Breaking the age old proverbial mouth seems to be the theme for this year. Trying desperately not to be bored by anything that’s remotely Djent or Core, I have forced myself out of my comfort zone by indulging in bands I wouldn’t otherwise not even be aware existed. Holy Moses is one such band. Admitted, I did laugh at the name a bit, but then I heard “Redefining Mayhem” in its entirety and pulled the plug on my 5th grader sense of humour. “Redefining Mayhem” is a presage to what the Thrash flavoured, female-fronted 4 piece have up their sleeves.
Evidently, defining the true meaning for the term “underground”, Holy Moses have escaped the spotlight miraculously and to much surprise.

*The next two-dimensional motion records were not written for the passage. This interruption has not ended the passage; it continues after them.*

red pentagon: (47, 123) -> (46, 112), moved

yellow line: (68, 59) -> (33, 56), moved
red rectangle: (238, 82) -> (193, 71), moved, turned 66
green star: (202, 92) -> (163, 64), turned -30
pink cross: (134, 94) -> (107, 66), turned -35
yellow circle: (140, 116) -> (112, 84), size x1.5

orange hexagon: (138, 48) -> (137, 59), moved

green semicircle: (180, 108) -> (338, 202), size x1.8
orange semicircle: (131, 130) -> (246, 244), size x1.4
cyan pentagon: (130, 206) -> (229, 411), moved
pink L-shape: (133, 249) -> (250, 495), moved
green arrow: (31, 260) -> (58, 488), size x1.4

The Thrash Metallers with a palette for experimenting with Melodeath, Speed and even Groove influences on their compositions have been around since the 80s and have put out more than 10 albums worth of music in these 30 odd years. This in a broader aspect makes us stop and re-evaluate the role of the better sex in the foundation of Heavy Metal. With so much, well-warranted, admiration being heaped on the mainstream female fronted Metal acts, the Sabina Classen’s have still remained underground, a cult favourite if you will, long before since most of us were born.
“Redefining Mayhem” sees the 4 piece unleash their time tested Thrash assault. First track “Helhound” is a throwback to their familiar formula of Classen’s uncompromising growls that move to and fro from mid-range fries and barks to screeches. Given that the band has undergone a change in the line up with “Redefining Mayhem”, one might expect them to test some uncharted waters. However the band has opted to reaffirm their cult status with tracks like “Triggered” and “Undead Dogs”. There are strains of Melodeath inspired riffs, although that might just be a personal inference. The sum of efforts is more than entertaining to say the least. Drummer Gerd Lücking leaves no stone unturned as he skin-slams through the tracklist relentlessly.

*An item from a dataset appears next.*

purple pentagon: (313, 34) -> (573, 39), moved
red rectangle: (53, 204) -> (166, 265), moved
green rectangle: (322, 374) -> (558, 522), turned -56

Peter Geltat does his due diligence by delivering excellent backing vocals, along with bassist Niesch, as confirmed by his booming low backing chants in the first few tracks. Although the guitars do not accomplish anything remotely genre-bending as such, Gelat is savvy enough to churn some memorable riffs and solos to keep things interesting. Given someone who often has a complaint about the production being lacklustre or too over-polished, “Redefined Mayhem” works wonders for my ears because producer Tue Madsen (Dark Tranquillity) has done a dapper job of capturing the essence of Holy Moses’ brand of Thrash with his deft work behind the console: Every note that Thomas Neitsch plays is not only audible but you can actually tell when he plays what he plays. That’s a pro in my books.

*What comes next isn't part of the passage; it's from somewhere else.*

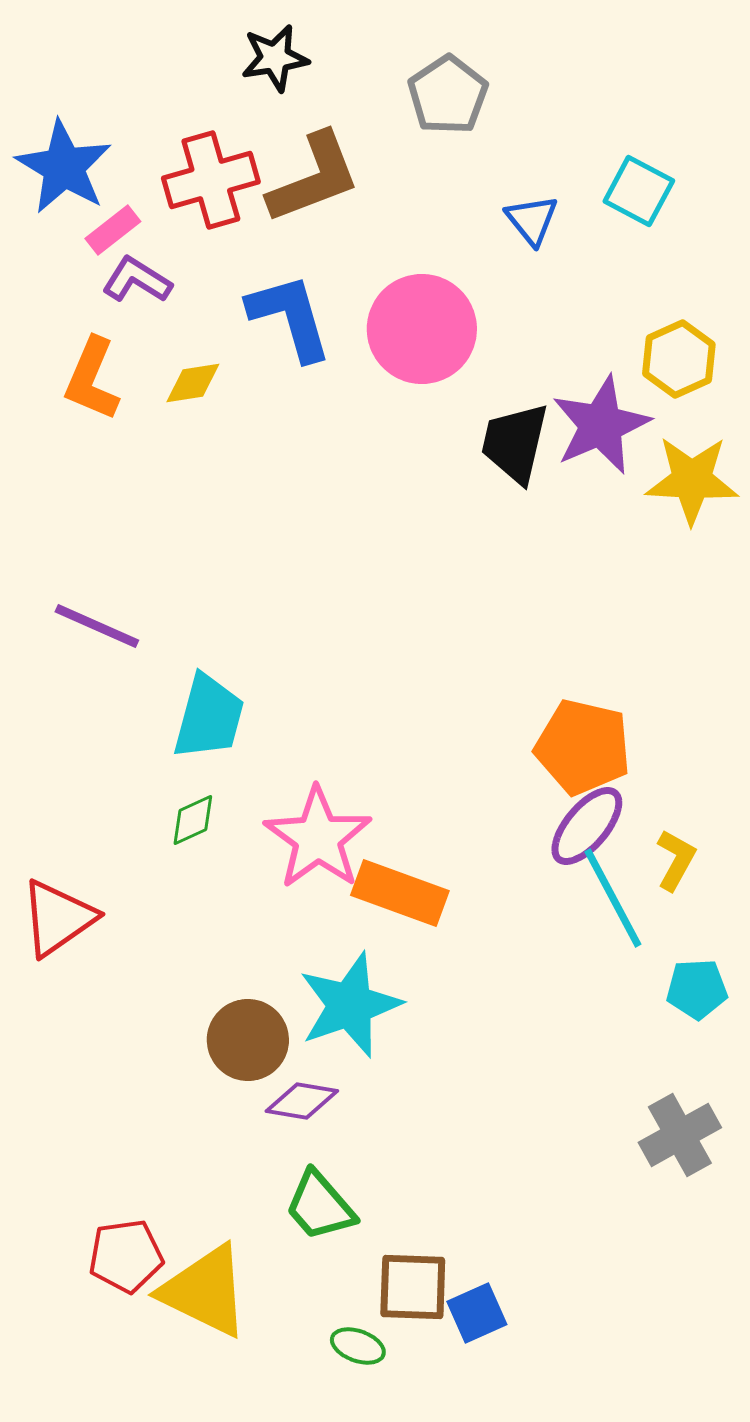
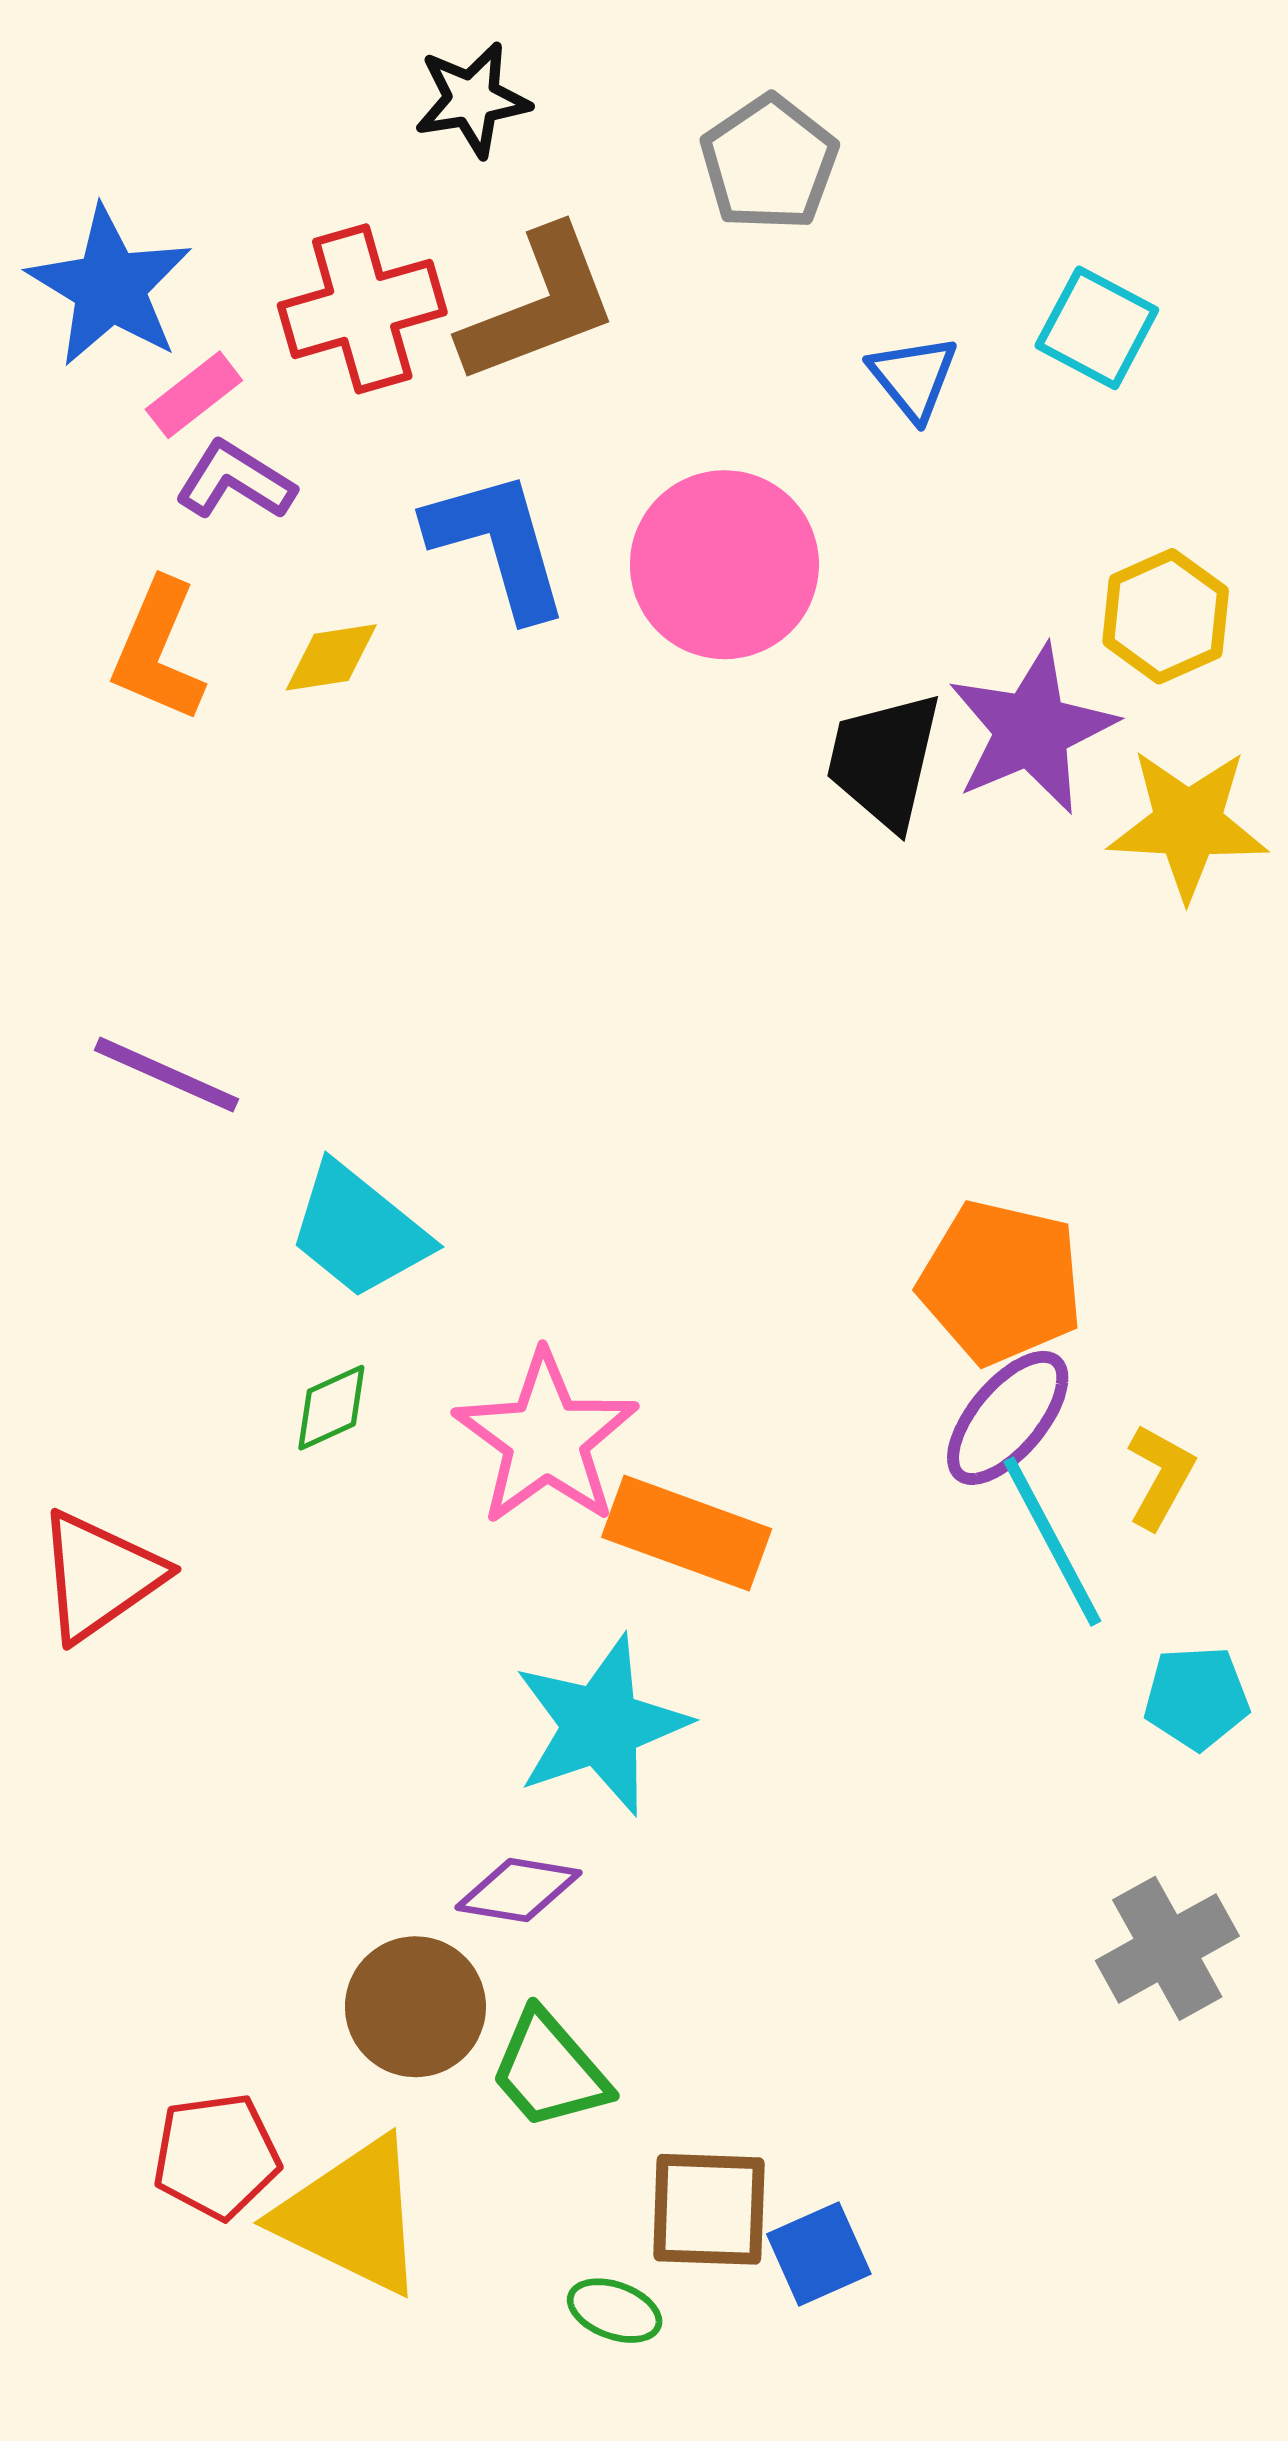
cyan trapezoid: (209, 717) -> (359, 1231), turned 114
brown circle: (248, 1040) -> (415, 2007), moved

The aforementioned Melodeath influence is further held up in tracks like “Into the Dark” and “Whet the Knife”. The thrashier side of this woman with a vitriol spewing larynx to boot is heard on the tracks “Sacred Sorrows”, “Process of Projection” “Delusion”, etc. This not only speaks about how versatile Holy Moses is as a band but also reignites the question in the minds of the Metalhead with a thinking cap, “Why wasn’t I aware of this band or Sabina Classen before this?!” Playing to their strengths, Holy Moses have re-visited their comfort zones to produce the gem that is “Reinventing Mayhem”; it only enables the free thinking Metalhead to wonder what these 4 consider breaking the mould to be.
Make no mistake, “Redefining Mayhem” has a couple of nuances that might not sit well with every listener, but for the most part it’s an interesting array of tracks, and if you are a new fan of the band as I am, “Reinventing Mayhem” is a good place to start researching on this stellar German Thrash act as any. And face facts, wouldn’t you rather that this is the Thrash album that starts your little brother or 10 year old son’s journey into the world of Metal, instead of a “St. Anger” or a “Death Magnetic”?
Don’t answer that, it’s a rhetorical jibe.